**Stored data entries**
* * *

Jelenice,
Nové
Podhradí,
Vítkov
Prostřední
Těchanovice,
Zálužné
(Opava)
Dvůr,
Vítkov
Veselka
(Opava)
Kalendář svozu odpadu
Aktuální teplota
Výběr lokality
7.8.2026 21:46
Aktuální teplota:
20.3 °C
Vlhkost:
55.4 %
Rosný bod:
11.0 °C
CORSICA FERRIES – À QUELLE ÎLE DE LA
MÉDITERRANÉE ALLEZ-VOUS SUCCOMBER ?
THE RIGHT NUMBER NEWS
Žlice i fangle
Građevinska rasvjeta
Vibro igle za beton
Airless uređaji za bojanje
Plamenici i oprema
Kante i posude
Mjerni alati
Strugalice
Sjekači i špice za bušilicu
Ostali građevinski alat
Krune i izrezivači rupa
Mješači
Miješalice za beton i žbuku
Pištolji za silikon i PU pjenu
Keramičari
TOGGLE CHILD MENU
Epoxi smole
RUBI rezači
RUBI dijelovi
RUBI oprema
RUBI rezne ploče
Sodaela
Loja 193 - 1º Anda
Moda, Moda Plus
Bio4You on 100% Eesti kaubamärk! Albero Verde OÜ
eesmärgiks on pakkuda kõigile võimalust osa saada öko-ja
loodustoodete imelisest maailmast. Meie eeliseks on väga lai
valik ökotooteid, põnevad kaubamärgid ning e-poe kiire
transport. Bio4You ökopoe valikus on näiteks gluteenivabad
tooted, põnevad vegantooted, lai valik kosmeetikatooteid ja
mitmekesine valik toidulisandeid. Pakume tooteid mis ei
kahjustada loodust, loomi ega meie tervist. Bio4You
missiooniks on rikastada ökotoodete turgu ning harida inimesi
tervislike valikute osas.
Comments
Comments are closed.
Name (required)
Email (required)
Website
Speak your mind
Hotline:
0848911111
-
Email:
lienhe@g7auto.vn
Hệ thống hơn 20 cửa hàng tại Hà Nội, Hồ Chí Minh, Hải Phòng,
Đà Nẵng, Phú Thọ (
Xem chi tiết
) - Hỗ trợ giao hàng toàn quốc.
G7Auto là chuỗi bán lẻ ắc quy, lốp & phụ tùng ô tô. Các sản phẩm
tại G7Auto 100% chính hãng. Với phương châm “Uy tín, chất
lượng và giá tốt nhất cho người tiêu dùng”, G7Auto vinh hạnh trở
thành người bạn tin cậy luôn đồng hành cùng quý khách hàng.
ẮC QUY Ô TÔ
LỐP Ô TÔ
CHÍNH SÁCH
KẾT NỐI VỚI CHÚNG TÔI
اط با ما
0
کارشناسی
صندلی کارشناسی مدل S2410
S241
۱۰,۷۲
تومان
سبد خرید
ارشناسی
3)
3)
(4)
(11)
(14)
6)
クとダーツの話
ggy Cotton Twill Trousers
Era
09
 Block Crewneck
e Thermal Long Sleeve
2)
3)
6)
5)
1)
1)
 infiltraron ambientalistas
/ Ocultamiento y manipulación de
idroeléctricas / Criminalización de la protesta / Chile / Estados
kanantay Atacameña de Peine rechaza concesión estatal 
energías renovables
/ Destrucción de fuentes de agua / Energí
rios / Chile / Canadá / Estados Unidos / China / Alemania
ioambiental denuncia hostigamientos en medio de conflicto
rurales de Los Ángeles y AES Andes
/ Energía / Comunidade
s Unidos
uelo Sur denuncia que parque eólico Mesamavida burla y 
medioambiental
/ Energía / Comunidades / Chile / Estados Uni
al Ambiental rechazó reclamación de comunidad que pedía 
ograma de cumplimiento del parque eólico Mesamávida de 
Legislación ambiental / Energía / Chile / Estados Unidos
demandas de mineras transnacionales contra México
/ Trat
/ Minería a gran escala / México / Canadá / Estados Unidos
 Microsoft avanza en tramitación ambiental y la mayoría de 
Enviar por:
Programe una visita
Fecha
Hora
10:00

* * *

**Required work**
Tally the lines in the records above that contain the word "parque", and give only that number.

**Response to this task**
2